Proof related to RSA decryption

Question

Can someone help me with this proof: Show that RSA decryption works for all messages a as long as the modulus m is a product of distinct primes. Thank you.

Answer 1

The proof of RSA is as follows. $a$ is the plaintext, $e$ and $d$ are the public and private exponents respectively, $m$ is the modulus, and $\phi$ is Euler's totient function.

$$d_k(e_k(a)) \equiv (a^e)^d \pmod m$$ $$\equiv a^{ed} \pmod m$$

By definition, $ed \equiv 1 \pmod{\phi(m)}$, and so

$$d_k(e_k(a)) \equiv a^{1+k\phi(m)} \pmod m$$

Where $k$ is some positive integer. Continuing

$$d_k(e_k(a)) \equiv a^1 \cdot a^{k\phi(m)} \pmod m$$ $$\equiv a \cdot (a^{\phi(m)})^k \pmod m$$

If $gcd(a, m)=1$, then by Euler's Theorem, $a^{\phi(m)} \equiv 1 \pmod m$, and so

$$d_k(e_k(a)) \equiv a \cdot 1^k \pmod m$$ $$\equiv a \cdot 1 \pmod m$$ $$\equiv a \pmod m$$

However, consider if $gcd(a, m) \neq 1$. By the Chinese Remainder Theorem, if $p$ and $q$ are relatively prime then the system of linear congruences

$$x \equiv a_1 \pmod p$$ $$x \equiv a_2 \pmod q$$

has a unique solution modulo $m = p \cdot q$. As such we can alternatively determine the plaintext by solving

$$a \equiv (a^e)^d \pmod p$$ $$a \equiv (a^e)^d \pmod q$$

Suppose without loss of generalization that $p \mid a$. Our system of linear congruences is now

$$0 \equiv 0 \pmod p$$ $$a \equiv (a^e)^d \pmod q$$

And therefore the proof follows as previously, except modulo $q$ instead of modulo $m$.
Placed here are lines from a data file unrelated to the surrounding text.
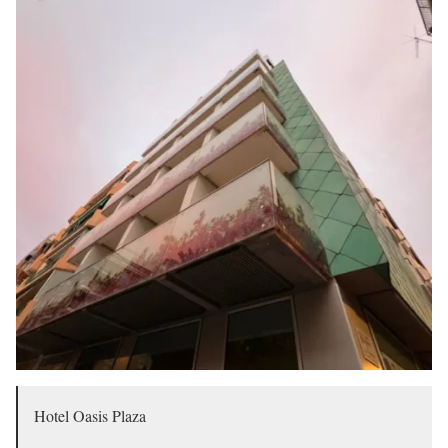
Hotel Oasis Plaza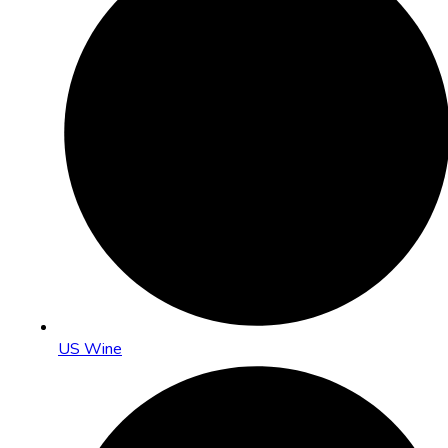
US Wine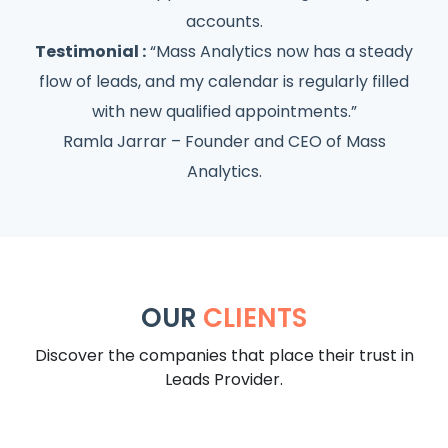
accounts.
Testimonial :
“Mass Analytics now has a steady
flow of leads, and my calendar is regularly filled
with new qualified appointments.”
Ramla Jarrar – Founder and CEO of Mass
Analytics.
OUR
CLIENTS
Discover the companies that place their trust in
Leads Provider.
Now suppose the modulus is a prime power, i.e. $m = p^x$, and consider the earlier equation

$$d_k(e_k(a)) \equiv a \cdot (a^{\phi(m)})^k \pmod{p^x}$$

Clearly we must have that

$$a^{k\phi(m)} \equiv 1 \pmod{p^x}$$ $$a \cdot a^{k\phi(m) - 1} \equiv 1 \pmod{p^x}$$

However, as $gcd(a, p^x) \neq 1$, there does not exist a $b$ such that $ab \equiv 1 \pmod{p^x}$, and therefore the second equation cannot be the case. As such, $m$ cannot be a prime power.
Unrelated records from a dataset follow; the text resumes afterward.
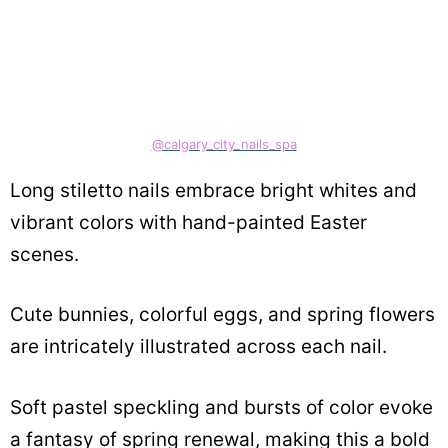
@calgary_city_nails_spa
Long stiletto nails embrace bright whites and
vibrant colors with hand-painted Easter
scenes.
Cute bunnies, colorful eggs, and spring flowers
are intricately illustrated across each nail.
Soft pastel speckling and bursts of color evoke
a fantasy of spring renewal, making this a bold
Although the proof only fails if $gcd(a, p) \neq 1$ and the probability of it is extremely negligible (see my comment), using a prime power as a modulus must still be avoided, as if it is not then factoring $m = p^k$ becomes trivial (the attacker simply needs to take $k$ roots to determine $p$), using which an attacker can compute $\phi(m)$ and therefore $d$ and can decrypt the plaintext.